My current story I’m working on is The Cruel Crow and the Deadly Hex. It’s set in Point muse, Maine and is book four in the Point Muse series. This story deals with secrets my heroine’s grandmother is hiding and her super secret spy past from World War Two is coming back to stalk her. Chaos and Mayhem ensue and hexes abound. My heroine is strong, stubborn and addicted to hot chocolate and sweet pastries… I’m not sure where that came from.

6 – What’s your favorite cookie? If you don’t like cookies, what’s wrong with you? Oops, sorry, scratch that. My follow-up question was meant to be far more polite – “Why don’t you like cookies?”

Isn’t not liking cookies a crime? I’m a shortbread lover although a gooey chocolate chip cookie (or biscuit for those of us down under) comes a close second. I bake and those biscuits never stay in the biscuit barrel for long. We have a biscuit fairy in the house that consumes them by the bucket load. Not me I swear…

7 – A penguin walks through your front door wearing a sombrero. What does he say and why did he come visit you?

Someone’s murdered the unicorn and I’m next. He’s from the Penguin Mafioso and he’s delivering me a warning to back off.

8 – What else would you like people to know about you?

I love chaos and mayhem and that shows in my writing. My stories are small town magic, mystery and mayhem with a large dose of humour through out. I’m a huge Whovian and Avengers fan and I hide my chocolate in the vegetable drawer in the fridge so my kids won’t eat it. They’d never think to look there .

About Kelly

Kelly Ethan’s world is small town magic, mystery and mayhem, with plenty of snarky laughs along the way.  

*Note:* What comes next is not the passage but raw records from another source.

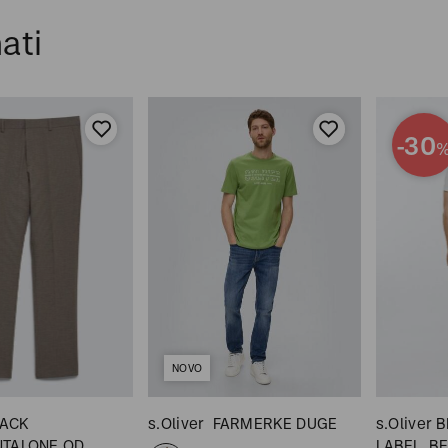
ati
-30
NOVO
LACK
s.Oliver
FARMERKE DUGE
s.Oliver 
NTALONE OD
LABEL
B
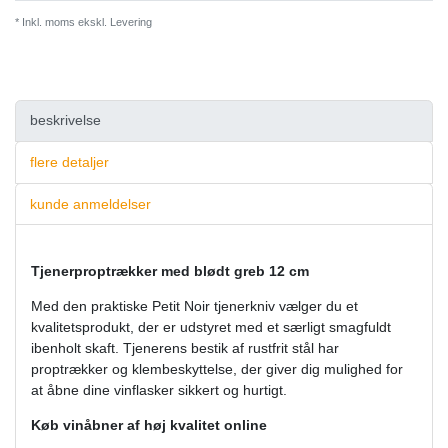
* Inkl. moms ekskl.
Levering
beskrivelse
flere detaljer
kunde anmeldelser
Tjenerproptrækker med blødt greb 12 cm
Med den praktiske Petit Noir tjenerkniv vælger du et
kvalitetsprodukt, der er udstyret med et særligt smagfuldt
ibenholt skaft. Tjenerens bestik af rustfrit stål har
proptrækker og klembeskyttelse, der giver dig mulighed for
at åbne dine vinflasker sikkert og hurtigt.
Køb vinåbner af høj kvalitet online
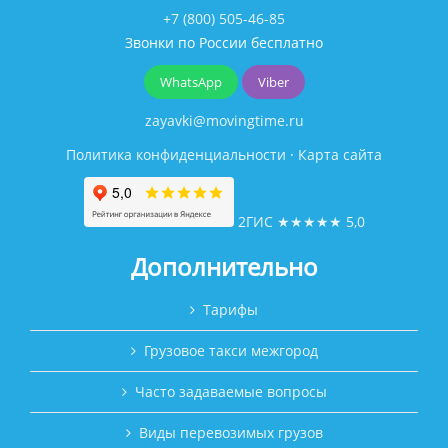
+7 (800) 505-46-85
Звонки по России бесплатно
WhatsApp
Viber
zayavki@movingtime.ru
Политика конфиденциальности
·
Карта сайта
2ГИС
★★★★★
5,0
Дополнительно
Тарифы
Грузовое такси межгород
Часто задаваемые вопросы
Виды перевозимых грузов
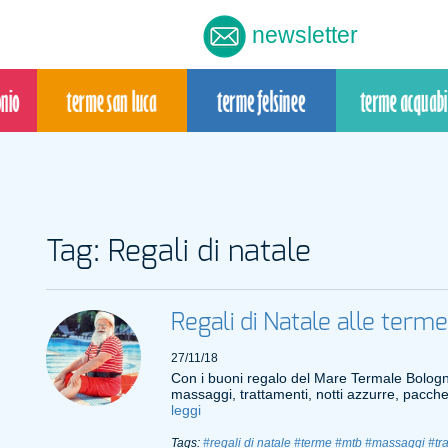
newsletter
Tag: Regali di natale
Regali di Natale alle term
27/11/18
Con i buoni regalo del Mare Termale Bologn
massaggi, trattamenti, notti azzurre, pacch
leggi
Tags:
#regali di natale
#terme
#mtb
#massaggi
#tr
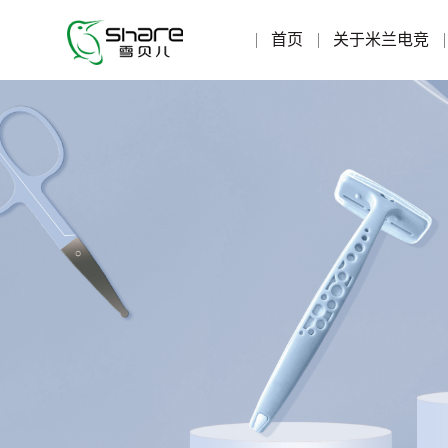
首页
关于米兰电竞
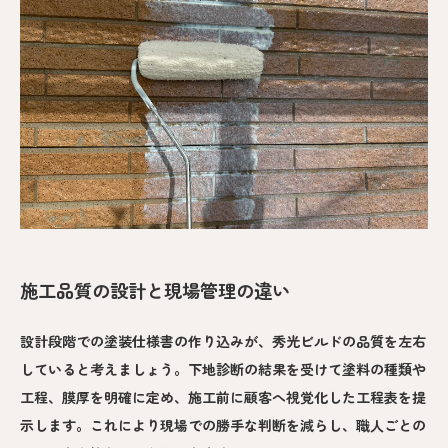
施工品質の設計と現場管理の違い
設計段階での塗装仕様書の作り込みが、秀光ビルドの品質を左右
していると考えましょう。下地診断の結果を受けて塗料の種類や
工程、膜厚を明確に定め、施工前に顧客へ視覚化した工程表を提
示します。これにより現場での勝手な判断を減らし、職人ごとの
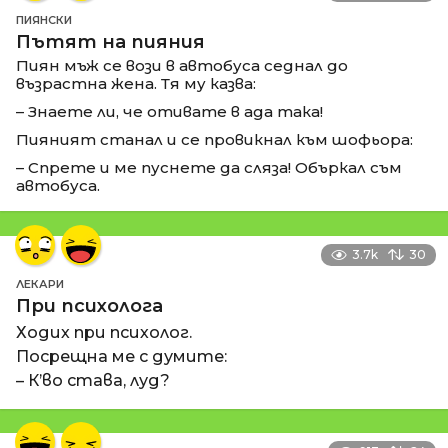
ПИЯНСКИ
Пътят на пияния
Пиян мъж се вози в автобуса седнал до
възрастна жена. Тя му казва:
– Знаете ли, че отивате в ада така!
Пияният станал и се провикнал към шофьора:
– Спрете и ме пуснете да сляза! Объркал съм
автобуса.
3.7k
30
ЛЕКАРИ
При психолога
Ходих при психолог.
Посрещна ме с думите:
– К’во става, луд?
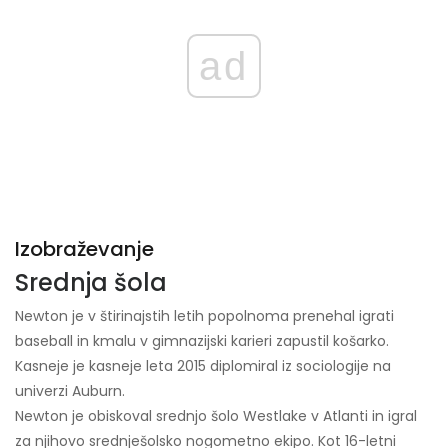
ad
Izobraževanje
Srednja šola
Newton je v štirinajstih letih popolnoma prenehal igrati
baseball in kmalu v gimnazijski karieri zapustil košarko.
Kasneje je kasneje leta 2015 diplomiral iz sociologije na
univerzi Auburn.
Newton je obiskoval srednjo šolo Westlake v Atlanti in igral
za njihovo srednješolsko nogometno ekipo. Kot 16-letni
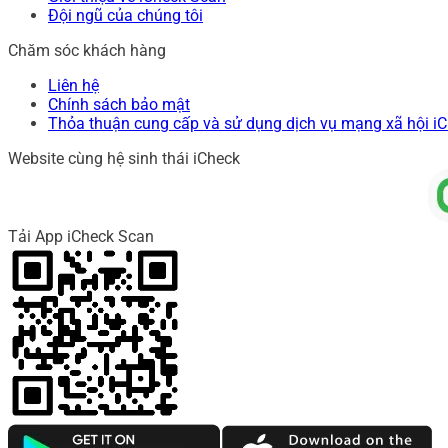
Đội ngũ của chúng tôi
Chăm sóc khách hàng
Liên hệ
Chính sách bảo mật
Thỏa thuận cung cấp và sử dụng dịch vụ mạng xã hội i
Website cùng hệ sinh thái iCheck
Tải App iCheck Scan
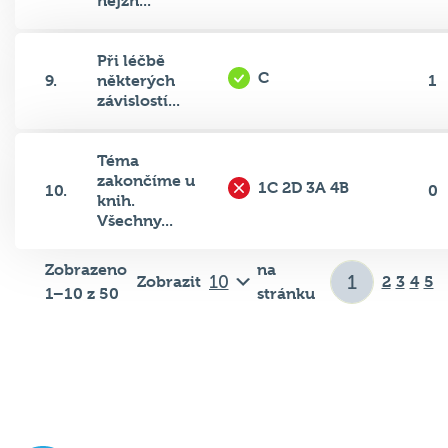
Při léčbě
C
9.
některých
1
závislostí...
Téma
zakončíme u
1C 2D 3A 4B
10.
0
knih.
Všechny...
Zobrazeno
na
Zobrazit
2
3
4
5
1–10 z 50
stránku
Důležité odkazy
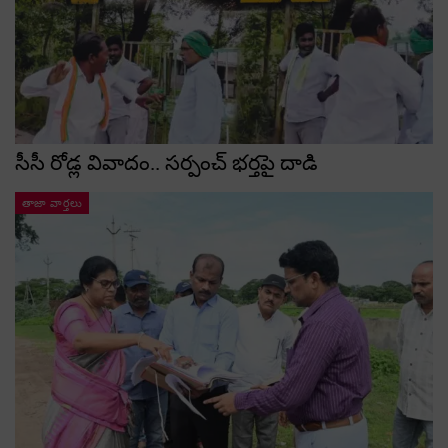
సీసీ రోడ్ల వివాదం.. స‌ర్పంచ్ భ‌ర్త‌పై దాడి
తాజా వార్తలు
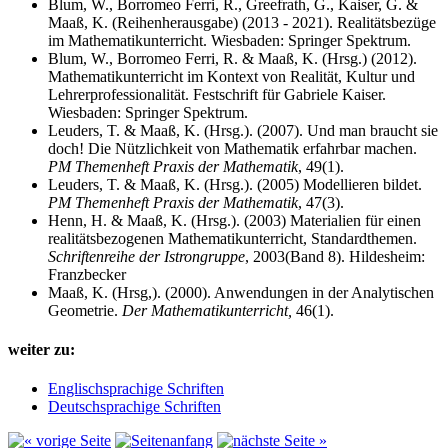
Blum, W., Borromeo Ferri, R., Greefrath, G., Kaiser, G. &
Maaß, K. (Reihenherausgabe) (2013 - 2021). Realitätsbezüge
im Mathematikunterricht. Wiesbaden: Springer Spektrum.
Blum, W., Borromeo Ferri, R. & Maaß, K. (Hrsg.) (2012).
Mathematikunterricht im Kontext von Realität, Kultur und
Lehrerprofessionalität. Festschrift für Gabriele Kaiser.
Wiesbaden: Springer Spektrum.
Leuders, T. & Maaß, K. (Hrsg.). (2007). Und man braucht sie
doch! Die Nützlichkeit von Mathematik erfahrbar machen.
PM Themenheft Praxis der Mathematik
, 49(1).
Leuders, T. & Maaß, K. (Hrsg.). (2005) Modellieren bildet.
PM Themenheft Praxis der Mathematik
, 47(3).
Henn, H. & Maaß, K. (Hrsg.). (2003) Materialien für einen
realitätsbezogenen Mathematikunterricht, Standardthemen.
Schriftenreihe der Istrongruppe
, 2003(Band 8). Hildesheim:
Franzbecker
Maaß, K. (Hrsg,). (2000). Anwendungen in der Analytischen
Geometrie.
Der Mathematikunterricht,
46(1).
weiter zu:
Englischsprachige Schriften
Deutschsprachige Schriften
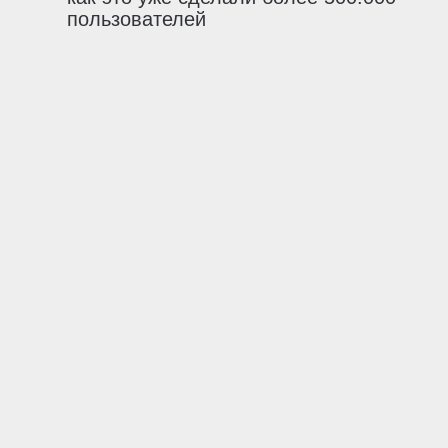
пользователей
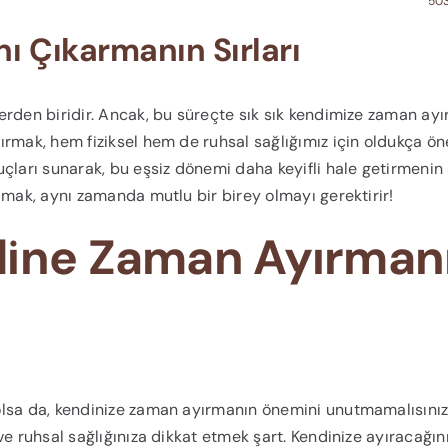
503
ı Çıkarmanın Sırları
erden biridir. Ancak, bu süreçte sık sık kendimize zaman ay
rmak, hem fiziksel hem de ruhsal sağlığımız için oldukça öne
uçları sunarak, bu eşsiz dönemi daha keyifli hale getirmenin s
lmak, aynı zamanda mutlu bir birey olmayı gerektirir!
dine Zaman Ayırman
olsa da, kendinize zaman ayırmanın önemini unutmamalısınız
 ve ruhsal sağlığınıza dikkat etmek şart. Kendinize ayıracağın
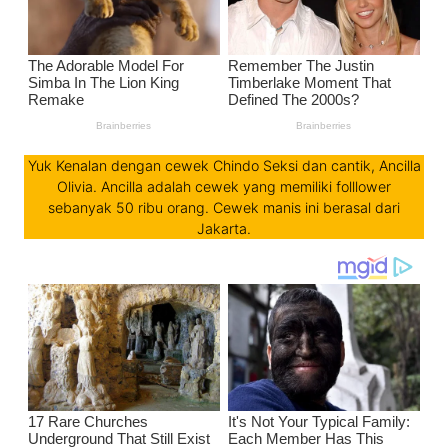
Yuk Kenalan dengan cewek Chindo Seksi dan cantik, Ancilla
Olivia. Ancilla adalah cewek yang memiliki folllower
sebanyak 50 ribu orang. Cewek manis ini berasal dari
Jakarta.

With an overactive imagination and a love of all things that go bump in the night, it was natural to write cozy paranormal mysteries, but she also writes paranormal romance. No matter the genre, she loves sarcastic heroines who save the day and solve the puzzle.

With a busy and chaotic household, writing is her outlet for madness. She lives in Australia and when not writing, can be found plotting her next fictional murder or chasing after the family’s ferocious hellhound.

You can connect with Kelly on her Website | Facebook | Twitter

Thanks for the interview, Kelly! We seem to have a biscuit/cookie fairy in our house too. That’s the only explanation I can think of for why they disappear so quickly.